Top fund manager Peter Spiller slams Alliance Trust
Alliance Trust, the £2.2 billion investment trust, stands accused of failing investors because its board of directors has failed to respond to the concerns of its shareholders, according to one of the UK’s most respected fund managers.
Peter Spiller, principal of CG Asset Management (CGAM) and manager of Capital Gearing Trust, highlights Alliance as a glaring example of falling corporate governance standards in the investment trust industry.
Spiller’s comments come at the end of the initial offer period for CGAM’s new open-ended fund, CG Capital Value Fund, which plans to gain exposure to equities by investing in investment trusts trading at high discounts to net asset value (NAV). Alliance Trust, a constituent of the FTSE 100 index, is unlikely to be on his list of targets.

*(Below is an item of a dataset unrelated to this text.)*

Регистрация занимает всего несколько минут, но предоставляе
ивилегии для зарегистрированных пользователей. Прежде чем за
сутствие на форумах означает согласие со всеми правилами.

‘The Alliance board is very unresponsive to the welfare of its shareholders,’ says Spiller. ‘There is a big difference between the management of its assets, which is adequate, and the board’s management of the company, which has been very poor.’

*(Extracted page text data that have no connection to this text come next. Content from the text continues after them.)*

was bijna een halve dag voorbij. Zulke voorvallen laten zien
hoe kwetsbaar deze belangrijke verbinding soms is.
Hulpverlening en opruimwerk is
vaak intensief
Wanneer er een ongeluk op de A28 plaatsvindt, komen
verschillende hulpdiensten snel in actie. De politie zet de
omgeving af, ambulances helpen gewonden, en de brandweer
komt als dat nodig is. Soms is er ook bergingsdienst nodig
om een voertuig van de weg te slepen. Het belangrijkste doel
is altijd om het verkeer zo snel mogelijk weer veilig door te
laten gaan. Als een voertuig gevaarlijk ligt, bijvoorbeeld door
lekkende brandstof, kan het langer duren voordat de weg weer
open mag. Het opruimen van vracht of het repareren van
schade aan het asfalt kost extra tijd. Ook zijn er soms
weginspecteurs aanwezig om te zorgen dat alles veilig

Alliance’s share price discount to NAV is 19.4 per cent compared with an average 9 per cent in the global growth sector, and the board has consistently rejected calls to introduce measures to reduce it.
Spiller adds: ‘Corporate governance in the investment trust industry is deteriorating. Promises on reducing discounts are not being met and, on the quiet, we may be able to improve on that. We now have a bit more money to back our case.’
That amount currently stands at £90 million, the sum raised from existing clients of CGAM who were given first option to invest in CG Capital Value during the two-week initial launch period that ended on 4 June. Thereafter, new applicants face a 1 per cent levy. The minimum investment is £100,000.
CG Capital Value will invest in a broad range of assets, including inflation-linked bonds, conventional government and corporate bonds, plus anything from loan stock to preferred shares and convertible loans.
In that sense it resembles an earlier Spiller offering, the CG Portfolio Fund, with one important difference. Like CG Portfolio, Capital Value’s equity holdings – initially, some 15 per cent of its portfolio – will be made up of investment trusts, but the latter’s will be slanted to larger, more liquid investment trusts.
‘Trusts valued at more than £150 million,’ Spiller confirms. ‘Below that level, the other CGAM funds will have priority.’ This brings in Capital Gearing – by some way the UK’s most successful collective investment fund over the past 30 years – with a compound annual growth rate of almost 20 per cent.
CG Portfolio, in comparison, has risen from a 2001 launch price of £100,000 to £121,000. During this time, says Spiller, the stock market has risen by 5 per cent.
His other funds are CG Real Return, which is up by 71 per cent (excluding dividends of some 2 per cent a year) since its 2004 launch, and CG Dollar Fund. This is now around 20 per cent higher than its 2009 offer price and has made impressive gains in US inflation-proofed securities.